- _WHAT YOU ARE ASKED TO DO_:
Return, without anything added, the lines from the one containing "スタッフの検温、アルコール消毒など対策させて頂いておりま" through the end of the entries below, exactly as written.

- _EXTRACTED MATERIAL_:
◆ ◆ ◆ ◆ ◆

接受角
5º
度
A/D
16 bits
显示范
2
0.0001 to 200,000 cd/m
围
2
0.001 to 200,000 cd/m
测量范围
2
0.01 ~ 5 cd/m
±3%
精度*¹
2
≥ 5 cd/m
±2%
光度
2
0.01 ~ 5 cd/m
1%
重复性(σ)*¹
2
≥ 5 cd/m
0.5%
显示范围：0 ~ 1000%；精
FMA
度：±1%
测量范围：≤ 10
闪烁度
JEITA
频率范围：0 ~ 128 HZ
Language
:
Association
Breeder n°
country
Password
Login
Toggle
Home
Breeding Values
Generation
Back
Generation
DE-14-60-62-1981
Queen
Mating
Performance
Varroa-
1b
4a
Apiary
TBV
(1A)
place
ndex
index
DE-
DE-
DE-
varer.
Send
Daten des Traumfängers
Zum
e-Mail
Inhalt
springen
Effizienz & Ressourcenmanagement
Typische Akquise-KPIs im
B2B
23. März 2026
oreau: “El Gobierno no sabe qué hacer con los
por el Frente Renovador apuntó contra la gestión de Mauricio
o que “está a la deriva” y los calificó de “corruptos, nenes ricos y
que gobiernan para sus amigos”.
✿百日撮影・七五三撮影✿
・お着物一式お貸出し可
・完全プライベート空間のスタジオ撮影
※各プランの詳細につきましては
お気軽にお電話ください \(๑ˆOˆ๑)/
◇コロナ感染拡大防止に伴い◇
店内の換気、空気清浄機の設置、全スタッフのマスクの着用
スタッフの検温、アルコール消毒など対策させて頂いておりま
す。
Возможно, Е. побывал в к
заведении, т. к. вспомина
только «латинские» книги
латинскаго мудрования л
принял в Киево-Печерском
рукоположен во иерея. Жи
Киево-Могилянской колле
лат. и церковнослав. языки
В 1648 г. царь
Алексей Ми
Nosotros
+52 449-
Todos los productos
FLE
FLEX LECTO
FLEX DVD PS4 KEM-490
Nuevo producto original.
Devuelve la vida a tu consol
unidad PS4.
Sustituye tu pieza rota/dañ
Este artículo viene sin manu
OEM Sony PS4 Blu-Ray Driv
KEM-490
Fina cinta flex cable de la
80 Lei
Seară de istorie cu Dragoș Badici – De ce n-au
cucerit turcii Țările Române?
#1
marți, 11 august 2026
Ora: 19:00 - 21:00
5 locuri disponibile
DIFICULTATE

◆ ◆ ◆ ◆ ◆

- _TASK ANSWER_:
スタッフの検温、アルコール消毒など対策させて頂いておりま
す。
Возможно, Е. побывал в к
заведении, т. к. вспомина
только «латинские» книги
латинскаго мудрования л
принял в Киево-Печерском
рукоположен во иерея. Жи
Киево-Могилянской колле
лат. и церковнослав. языки
В 1648 г. царь
Алексей Ми
Nosotros
+52 449-
Todos los productos
FLE
FLEX LECTO
FLEX DVD PS4 KEM-490
Nuevo producto original.
Devuelve la vida a tu consol
unidad PS4.
Sustituye tu pieza rota/dañ
Este artículo viene sin manu
OEM Sony PS4 Blu-Ray Driv
KEM-490
Fina cinta flex cable de la
80 Lei
Seară de istorie cu Dragoș Badici – De ce n-au
cucerit turcii Țările Române?
#1
marți, 11 august 2026
Ora: 19:00 - 21:00
5 locuri disponibile
DIFICULTATE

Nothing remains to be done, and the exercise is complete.